The evidence was admissible, not to prove another crime or general gambling on the premises, but because it was part of res gestae and as showing the operation of the premises for general gambling purposes at or about the time alleged. The evidence of other gambling games, such as blackjack, which were described, also tended to prove guilty knowledge on the part of appellants. It was shown by the state that appellant LeBow was observed to go from one room to another exercising general control over all the games and all the players. Our case, State v. Kaukos, 109 Wn. 20, 186 P. 269, is decisive of this question.
[3] As to the connection of appellant LeBow with the premises and the gambling games operated therein, there can be little question under the evidence.

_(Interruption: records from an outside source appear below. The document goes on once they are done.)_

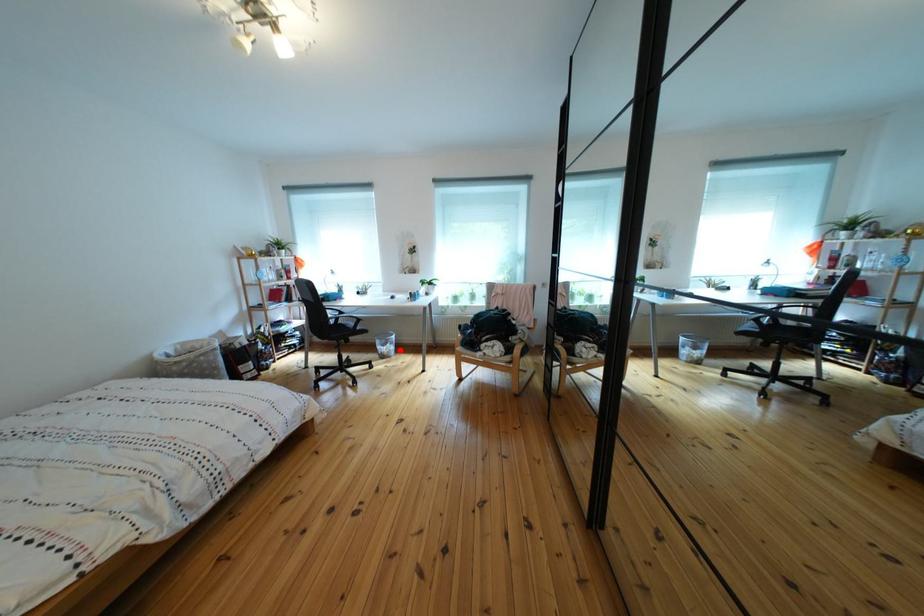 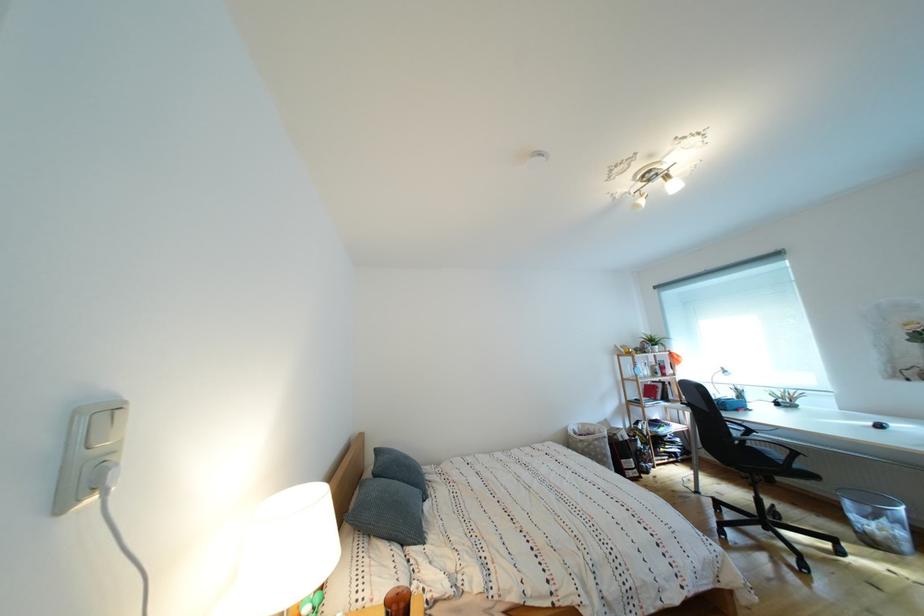 Question: A red point is marked in image1. In image2, is the corresponding 3D point closer to the camera or farther? Reply with the corresponding letter.

Choices:
 (A) The corresponding 3D point is closer.
 (B) The corresponding 3D point is farther.

Answer: (A) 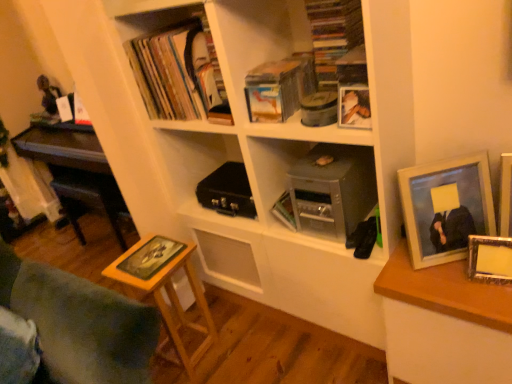 Identify the location of free space above yellow matte board game at lower left, placed as the third book when sorted from right to left (from a real-world perspective). The image size is (512, 384). (143, 254). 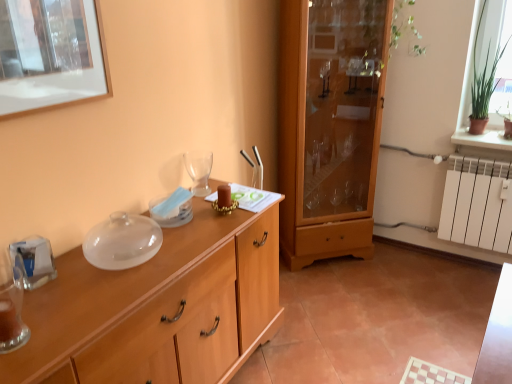 You are a GUI agent. You are given a task and a screenshot of the screen. Output one action in this format:
    pyautogui.click(x=<x>, y=<y>)
    Task: Click on the free space on the front side of wooden cabinet at center
    Image resolution: width=512 pixels, height=384 pixels.
    Given the screenshot: What is the action you would take?
    pyautogui.click(x=343, y=289) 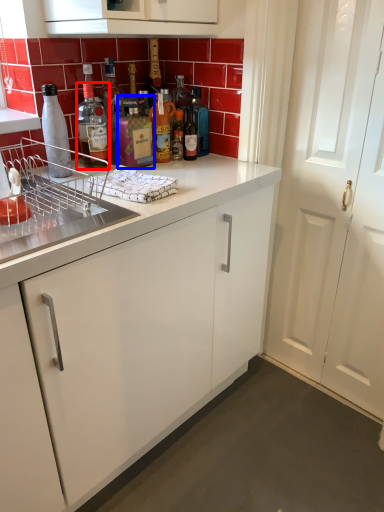 Question: Which of the following is the farthest to the observer, bottle (highlighted by a red box) or bottle (highlighted by a blue box)?

Choices:
 (A) bottle
 (B) bottle

Answer: (A) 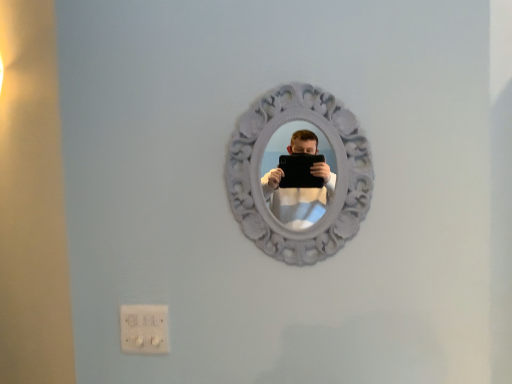 Question: From the image's perspective, is white carved mirror at center located above or below white plastic electric outlet at lower left?

Choices:
 (A) below
 (B) above

Answer: (B)

Question: Considering the positions of point (258, 223) and point (161, 347), is point (258, 223) closer or farther from the camera than point (161, 347)?

Choices:
 (A) closer
 (B) farther

Answer: (A)

Question: Considering the relative positions of white carved mirror at center and white plastic electric outlet at lower left in the image provided, is white carved mirror at center to the left or to the right of white plastic electric outlet at lower left?

Choices:
 (A) left
 (B) right

Answer: (B)

Question: Is white plastic electric outlet at lower left wider or thinner than white carved mirror at center?

Choices:
 (A) wide
 (B) thin

Answer: (B)

Question: Considering the positions of white plastic electric outlet at lower left and white carved mirror at center in the image, is white plastic electric outlet at lower left bigger or smaller than white carved mirror at center?

Choices:
 (A) big
 (B) small

Answer: (B)

Question: Considering the positions of white plastic electric outlet at lower left and white carved mirror at center in the image, is white plastic electric outlet at lower left taller or shorter than white carved mirror at center?

Choices:
 (A) tall
 (B) short

Answer: (B)

Question: From a real-world perspective, is white plastic electric outlet at lower left positioned above or below white carved mirror at center?

Choices:
 (A) below
 (B) above

Answer: (A) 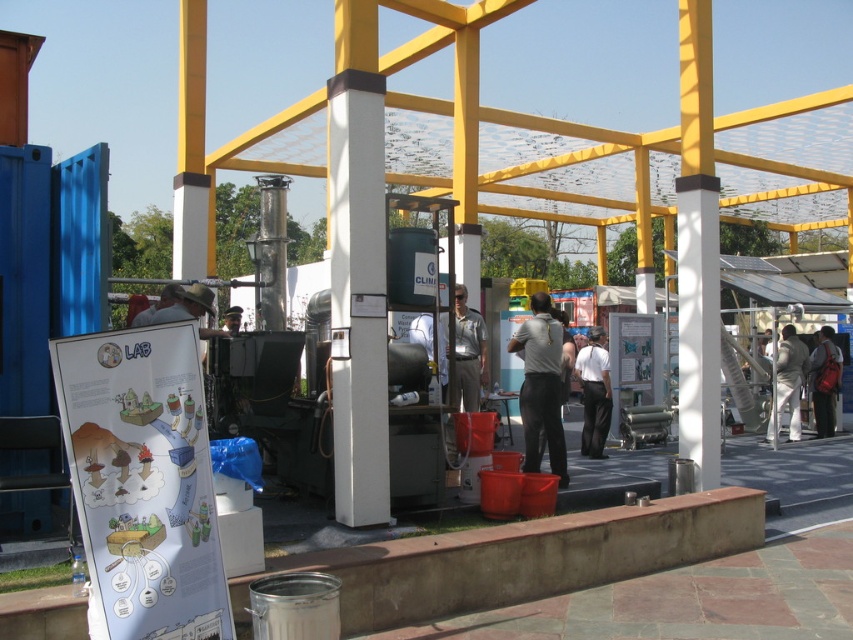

The connection of appellant Silver was not so definitely and positively shown as that of appellant LeBow. However, we consider that there was sufficient evidence and inferences from the facts shown connecting appellant Silver with the lease and operation of the premises under the lease as a sort of invisible owner who was keeping as free from visible connection as possible, and yet was the directing chief. We think there was sufficient evidence for the jury to so find. See State v. Kaukos, supra, and State v. Everitt, 127 Wn. 265, 220 P. 797.
A somewhat similar situation was shown in the last cited case. Appellant in that case kept as free from visible connection with the gaming rooms as was possible. He also had an elaborate system of equipment and paraphernalia for protection from discovery. He was found guilty by a jury, and the conviction was affirmed by this court on evidence no stronger than that here as against Silver.
We conclude, therefore, that the third group of complaints on behalf of appellant Silver is not tenable.
[4] The fourth group of assignments relates to statements made in the presence of the jury by the attorney for the state as to the previous trial and conviction of appellants. The last one referred to was concerning defendant Smith, who on this trial was acquitted. Manifestly, there could be no prejudice as to him. As to the first references to the former conviction, they were not only elicited by questions previously asked by counsel for appellants, but the jury were peremptorily charged to disregard such remarks. No prejudice can therefore be presumed.
[5] The fifth group of assignments relates to the indorsement of the additional witnesses, which, under our statement herein of circumstances surrounding the application and the allowance, we think is also untenable. See State v. Carpenter, 56 Wn. 670, 106 P. 206.
We find no error justifying reversal. The convictions and judgments are affirmed.
TOLMAN, PARKER, and BEALS, JJ., concur.
FULLERTON, J., concurs in the result.